Dr. Kim adds that, theoretically, most lasers can cater to Asian skin types; what’s much more important is how they’re used. “The settings have to be tailored to each patient’s skin type, to maximize benefits and minimize risk for complications,” he says. “There isn’t one setting that works great on everyone. It really has to be adjusted for each patient and each treatment.”

To that end, it’s essential to work with an experienced, board-certified doctor. Dr. Rahimi recommends asking to see before and after photos of patients in your age range and skin tone. He also stresses the value of test spots. “I do a dime-size behind the ear. If that goes well, we’ll do the whole face,” he says. With that, consider these the best lasers for Asian skin, according to dermatologists.

1. For brightening without downtime: Clear + Brilliant Permea laser

This gentle, non-ablative laser is one of Dr. Rahimi’s go-to devices for patients of Asian heritage. 

“It’s a 1400-nanometer laser that skips the skin, goes down to the dermis, and promotes the body’s production of collagen,” he explains. “Gradually, skin is repaired, pigmentation gets better, and fine lines and brown spots go away.” Adding to its appeal is the lack of downtime—think redness for a day—and relatively quick treatment time.

2. For dark spots and deep lines: MiXto fractional CO2 laser

With fractional ablative lasers, says Dr. Rahimi, “a percentage of the skin—let’s say 10%, 20%, 40% of the skin—is evaporated and ablated, and new skin grows from underneath the sebaceous glands and hair follicles.” This is the kind of trauma that can lead to post-inflammatory hyperpigmentation, which is why he prefers the MiXto laser; it has a pattern that allows skin to cool so heat doesn’t build up and inadvertently cause damage.

3. For rebuilding collagen: Venus Viva microneedling with RF

Radiofrequency-powered lasers are a winner for Dr. Rahimi, for one big reason: They’re colorblind. “You can do Venus Viva on dark skin,” he says. “It’s much less likely to cause hyperpigmentation or keloid formation.” The machine pairs microneedling with radiofrequency, to deliver RF energy into the dermis, where it improves everything from wrinkles to enlarged pores with just a day or two of sunburn-like redness.

4. For tattoo removal: Q-switched YAG laser

While there are several options for tattoo removal, YAG lasers tend to be the best method across the board. For patients of Asian descent, in particular, “Q-switched Nd:YAG is great for tattoo removal and can even improve some pigmentary conditions,” says Dr. Badreshi. It targets dark clusters of melanin, shattering them into tiny pieces that can then be absorbed or shed by the body. That said, it can still be relatively risky for deeper skin tones, so an experienced provider is a nonnegotiable.
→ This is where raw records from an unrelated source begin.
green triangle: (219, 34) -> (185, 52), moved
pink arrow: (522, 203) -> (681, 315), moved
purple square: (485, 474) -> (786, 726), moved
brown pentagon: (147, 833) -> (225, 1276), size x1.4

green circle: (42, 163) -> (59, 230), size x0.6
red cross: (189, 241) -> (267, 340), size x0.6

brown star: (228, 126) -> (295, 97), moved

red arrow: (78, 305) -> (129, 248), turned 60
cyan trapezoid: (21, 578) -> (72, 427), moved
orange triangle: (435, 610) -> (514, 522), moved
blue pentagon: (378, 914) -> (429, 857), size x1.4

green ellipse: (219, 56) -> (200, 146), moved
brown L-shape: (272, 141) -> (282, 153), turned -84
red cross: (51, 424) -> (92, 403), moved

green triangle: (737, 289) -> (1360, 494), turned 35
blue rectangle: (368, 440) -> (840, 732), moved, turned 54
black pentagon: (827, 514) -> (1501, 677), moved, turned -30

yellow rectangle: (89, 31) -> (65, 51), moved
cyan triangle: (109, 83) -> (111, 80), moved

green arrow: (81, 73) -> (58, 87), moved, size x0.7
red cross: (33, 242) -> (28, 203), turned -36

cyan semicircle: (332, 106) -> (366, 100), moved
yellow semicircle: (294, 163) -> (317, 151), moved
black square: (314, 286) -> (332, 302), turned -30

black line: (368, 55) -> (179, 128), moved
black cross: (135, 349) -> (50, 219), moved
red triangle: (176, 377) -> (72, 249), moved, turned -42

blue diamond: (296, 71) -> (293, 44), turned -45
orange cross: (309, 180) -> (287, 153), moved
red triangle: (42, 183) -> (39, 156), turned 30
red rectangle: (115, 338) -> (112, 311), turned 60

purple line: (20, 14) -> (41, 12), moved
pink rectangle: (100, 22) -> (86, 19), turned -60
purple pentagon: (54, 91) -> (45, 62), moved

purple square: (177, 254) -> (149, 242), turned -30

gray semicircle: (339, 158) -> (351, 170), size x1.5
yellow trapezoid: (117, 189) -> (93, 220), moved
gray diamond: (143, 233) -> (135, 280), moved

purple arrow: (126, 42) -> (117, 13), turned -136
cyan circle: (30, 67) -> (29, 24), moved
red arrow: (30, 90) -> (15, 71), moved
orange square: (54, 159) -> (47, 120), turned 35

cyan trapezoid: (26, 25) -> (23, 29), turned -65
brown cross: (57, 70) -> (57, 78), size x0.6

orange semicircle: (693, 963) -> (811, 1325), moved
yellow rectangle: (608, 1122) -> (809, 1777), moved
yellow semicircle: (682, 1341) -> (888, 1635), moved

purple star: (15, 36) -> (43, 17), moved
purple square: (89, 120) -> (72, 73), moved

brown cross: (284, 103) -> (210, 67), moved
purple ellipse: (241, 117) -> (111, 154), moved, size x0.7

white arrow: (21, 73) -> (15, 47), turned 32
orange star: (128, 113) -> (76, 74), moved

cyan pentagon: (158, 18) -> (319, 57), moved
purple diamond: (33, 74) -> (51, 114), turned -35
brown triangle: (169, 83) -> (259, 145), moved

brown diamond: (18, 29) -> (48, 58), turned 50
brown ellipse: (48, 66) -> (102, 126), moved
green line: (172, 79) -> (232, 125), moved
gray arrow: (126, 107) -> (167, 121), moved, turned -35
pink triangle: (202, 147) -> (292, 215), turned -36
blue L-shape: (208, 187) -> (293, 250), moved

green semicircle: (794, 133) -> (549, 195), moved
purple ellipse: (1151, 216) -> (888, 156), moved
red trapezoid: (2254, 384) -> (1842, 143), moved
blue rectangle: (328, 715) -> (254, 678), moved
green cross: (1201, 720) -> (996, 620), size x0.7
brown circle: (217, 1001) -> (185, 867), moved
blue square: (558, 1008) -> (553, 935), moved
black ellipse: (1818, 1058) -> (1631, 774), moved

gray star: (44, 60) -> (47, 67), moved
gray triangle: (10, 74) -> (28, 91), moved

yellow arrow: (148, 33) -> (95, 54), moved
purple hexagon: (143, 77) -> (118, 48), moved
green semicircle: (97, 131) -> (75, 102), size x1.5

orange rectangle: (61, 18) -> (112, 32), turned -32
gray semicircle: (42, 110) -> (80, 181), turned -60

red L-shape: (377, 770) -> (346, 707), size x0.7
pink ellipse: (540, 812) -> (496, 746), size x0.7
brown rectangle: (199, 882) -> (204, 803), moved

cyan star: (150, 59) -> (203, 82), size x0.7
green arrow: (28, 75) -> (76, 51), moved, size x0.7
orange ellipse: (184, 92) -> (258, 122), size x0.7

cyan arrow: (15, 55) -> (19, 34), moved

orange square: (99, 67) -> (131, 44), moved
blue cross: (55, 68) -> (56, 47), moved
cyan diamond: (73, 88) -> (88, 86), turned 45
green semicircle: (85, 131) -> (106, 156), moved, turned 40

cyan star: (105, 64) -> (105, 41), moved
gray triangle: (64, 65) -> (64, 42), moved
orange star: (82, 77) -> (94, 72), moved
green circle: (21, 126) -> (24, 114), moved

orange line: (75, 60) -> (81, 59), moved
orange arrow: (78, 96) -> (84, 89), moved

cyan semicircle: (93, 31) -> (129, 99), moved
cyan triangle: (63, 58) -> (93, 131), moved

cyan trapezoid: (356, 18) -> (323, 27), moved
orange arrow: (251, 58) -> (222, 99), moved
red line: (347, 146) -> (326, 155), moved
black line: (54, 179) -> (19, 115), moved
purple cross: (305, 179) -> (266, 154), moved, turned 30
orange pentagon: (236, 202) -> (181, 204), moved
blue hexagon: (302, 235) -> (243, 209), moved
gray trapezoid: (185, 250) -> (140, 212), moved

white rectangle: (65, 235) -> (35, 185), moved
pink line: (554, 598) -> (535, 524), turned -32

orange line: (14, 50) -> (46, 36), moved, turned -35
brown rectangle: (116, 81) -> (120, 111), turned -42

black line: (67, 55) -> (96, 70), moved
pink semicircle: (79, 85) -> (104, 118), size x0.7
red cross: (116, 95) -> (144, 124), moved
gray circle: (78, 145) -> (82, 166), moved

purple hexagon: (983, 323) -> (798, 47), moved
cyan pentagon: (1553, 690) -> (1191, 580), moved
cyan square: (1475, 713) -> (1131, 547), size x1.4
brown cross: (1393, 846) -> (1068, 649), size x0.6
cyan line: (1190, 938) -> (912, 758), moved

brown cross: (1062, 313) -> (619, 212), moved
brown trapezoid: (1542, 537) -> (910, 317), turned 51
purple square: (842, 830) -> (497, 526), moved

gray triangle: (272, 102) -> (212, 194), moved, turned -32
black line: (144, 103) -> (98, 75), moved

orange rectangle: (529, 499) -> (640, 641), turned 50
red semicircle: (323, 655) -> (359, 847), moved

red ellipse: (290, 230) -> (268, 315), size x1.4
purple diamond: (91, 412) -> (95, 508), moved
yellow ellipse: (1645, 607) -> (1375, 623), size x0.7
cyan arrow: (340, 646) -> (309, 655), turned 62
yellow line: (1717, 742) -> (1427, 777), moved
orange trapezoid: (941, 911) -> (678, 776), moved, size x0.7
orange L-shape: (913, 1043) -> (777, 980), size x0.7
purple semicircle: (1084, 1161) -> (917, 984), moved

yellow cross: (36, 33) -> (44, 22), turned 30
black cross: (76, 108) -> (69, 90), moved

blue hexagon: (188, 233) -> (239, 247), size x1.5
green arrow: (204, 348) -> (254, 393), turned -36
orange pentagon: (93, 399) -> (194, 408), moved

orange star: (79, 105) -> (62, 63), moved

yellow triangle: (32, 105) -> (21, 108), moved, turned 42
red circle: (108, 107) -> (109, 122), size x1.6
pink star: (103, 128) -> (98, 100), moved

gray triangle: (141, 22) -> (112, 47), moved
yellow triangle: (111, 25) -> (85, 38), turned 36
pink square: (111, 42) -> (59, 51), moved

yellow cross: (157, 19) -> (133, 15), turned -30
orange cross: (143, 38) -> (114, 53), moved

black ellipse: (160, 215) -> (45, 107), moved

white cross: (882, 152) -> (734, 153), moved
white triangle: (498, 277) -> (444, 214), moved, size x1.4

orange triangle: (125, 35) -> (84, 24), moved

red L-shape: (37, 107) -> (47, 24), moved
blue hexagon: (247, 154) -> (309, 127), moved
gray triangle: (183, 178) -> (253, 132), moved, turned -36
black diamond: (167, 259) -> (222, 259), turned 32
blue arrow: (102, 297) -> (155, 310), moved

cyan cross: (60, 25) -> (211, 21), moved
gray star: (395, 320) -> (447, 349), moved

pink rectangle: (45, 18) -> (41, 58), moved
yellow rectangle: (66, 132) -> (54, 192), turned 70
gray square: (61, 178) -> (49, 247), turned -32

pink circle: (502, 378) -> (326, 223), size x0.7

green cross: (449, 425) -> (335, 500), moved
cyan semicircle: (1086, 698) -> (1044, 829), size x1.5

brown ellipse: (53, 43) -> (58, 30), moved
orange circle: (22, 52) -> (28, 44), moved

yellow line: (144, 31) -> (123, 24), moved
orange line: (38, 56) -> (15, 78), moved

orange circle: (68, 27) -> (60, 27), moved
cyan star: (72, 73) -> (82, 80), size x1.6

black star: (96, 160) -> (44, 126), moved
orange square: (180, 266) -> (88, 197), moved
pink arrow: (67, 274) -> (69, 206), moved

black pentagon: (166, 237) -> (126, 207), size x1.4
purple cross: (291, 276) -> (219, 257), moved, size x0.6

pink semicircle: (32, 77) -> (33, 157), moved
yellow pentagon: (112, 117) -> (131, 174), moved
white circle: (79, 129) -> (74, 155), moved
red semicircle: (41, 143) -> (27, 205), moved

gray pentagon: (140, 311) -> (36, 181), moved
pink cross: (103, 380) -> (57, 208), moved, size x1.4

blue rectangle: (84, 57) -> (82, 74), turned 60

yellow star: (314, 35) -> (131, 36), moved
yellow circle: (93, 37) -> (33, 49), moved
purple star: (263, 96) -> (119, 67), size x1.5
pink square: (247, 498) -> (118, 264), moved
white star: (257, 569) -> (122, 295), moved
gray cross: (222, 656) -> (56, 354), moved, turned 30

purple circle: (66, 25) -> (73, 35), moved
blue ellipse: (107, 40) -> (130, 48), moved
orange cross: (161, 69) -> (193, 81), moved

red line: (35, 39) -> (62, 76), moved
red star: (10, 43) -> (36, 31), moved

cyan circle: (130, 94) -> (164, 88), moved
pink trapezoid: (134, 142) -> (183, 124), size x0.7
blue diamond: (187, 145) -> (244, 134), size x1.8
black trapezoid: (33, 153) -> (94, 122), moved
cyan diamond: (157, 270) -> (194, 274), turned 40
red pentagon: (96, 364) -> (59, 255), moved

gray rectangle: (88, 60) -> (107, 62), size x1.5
5. For laser hair removal: Long pulse YAG Laser

This YAG laser is also ideal for those with dark skin tones, since its wavelength of 1064 nanometers isn’t absorbed well by melanin. “Nd:YAG laser results in sufficient thermal injury to dark coarse hairs and spares the epidermis,” says Dr. Badreshi. “It allows energy to be delivered slowly, resulting in heat dissipation and cooling, minimizing damage to the epidermis.” Think of it as hitting the happy medium—it’s strong enough to zap hairs at the root but not so strong as to create damage.